В данном случае мы можем видеть совершенно определенное негативное отношение тверского книжника к московской экспансии XIV–XV вв., которая происходила при содействии Орды, что являлось, с точки зрения летописца, отягчающим обстоятельством: «и поиде (князь Василий I. – В.Т.) в Орду къ царю къ Токтамышу и нача просити Новагорода Нижняго, княжениа князя великаго Борисова на кровопролитие, на погибель христианьскую. Безбожныи же Татарове взяша сребро многое и дары великии, и взя Нижнии Новъградъ златомъ и сребромъ, а не правдою[430] (выделено мной. – В.Т.)».

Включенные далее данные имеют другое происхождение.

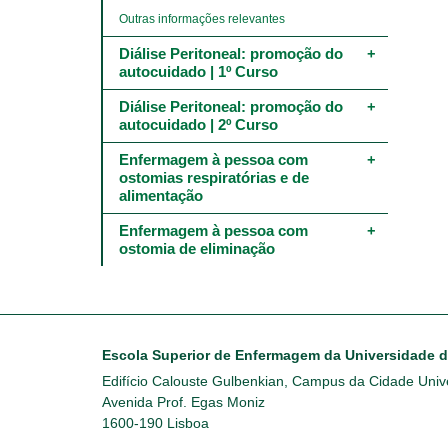
Outras informações relevantes
Diálise Peritoneal: promoção do 
autocuidado | 1º Curso
Diálise Peritoneal: promoção do 
autocuidado | 2º Curso
Enfermagem à pessoa com 
ostomias respiratórias e de 
alimentação
Enfermagem à pessoa com 
ostomia de eliminação
Escola Superior de Enfermagem da Universidade 
Edifício Calouste Gulbenkian, Campus da Cidade Unive
Avenida Prof. Egas Moniz
1600-190 Lisboa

Характерно, что официальные московские летописи преподносят указанные события в совершенно ином свете: «великыи князь Василеи Дмитриееевич, многу честь от царя приемъ и дары, еще же передасть ему к великому княженью и Новъгород Нижнии и Городецъ со всем что ни есть во власти их, тако же Мещеру и Торусу. Толику же честь приятъ от царя, яко же ни единъ от прежних великых князеи не приятъ тако ни у которого царя»[431]. Здесь, как и в рассказе о получении великого княжения Дмитрием Ивановичем, Василий I возвеличивается московским книжником как князь, принявший наибольшую честь от ордынского хана. При этом в Московской летописи, в отличие от Тверской, события поданы таким образом, что возникает ощущение, что Нижегородское княжение было передано Василию I по инициативе Тохтамыша, а вовсе не по его просьбе, которая сопровождалась щедрыми денежными подарками.
В то же время мы не находим идеологического обоснования присоединения Нижнего Новгорода, которое бы каким-либо образом перекликалось с идеями единства Руси или наследственных прав московских князей на эти земли. Однако намек на это содержится в другом источнике, а именно в послании к Василию I игумена Кирилла Белозерского: «Да слышелъ есми, господине Князь Великий, что смущение велико межу тобою и сродники твоими Князми Суждальскими. Ты, господине, свою правду сказываешь, а они свою; а в томъ, господине, межи васъ крестьяномъ кровопролитие велико чинится»[432]. Игумен Кирилл признает, в отличие от тверского книжника, «свою правду» великого князя, предлагая своеобразный компромисс: «Ино, господине, посмотри того истинно, въ чемъ будетъ ихъ правда предъ тобою, и ты, господине, своимъ смирениемъ поступи на себе: а въ чемъ будетъ твоя правда предъ ними, и ты, господине, за себе стой по правде»[433]. Таким образом, игумен Кирилл Белозерский признает наличие у Василия I собственной «правды», которую необходимо отстаивать, и, вероятно, сочувствуя делу объединения русских земель, не обличает Василия I за присоединение Нижнего Новгорода.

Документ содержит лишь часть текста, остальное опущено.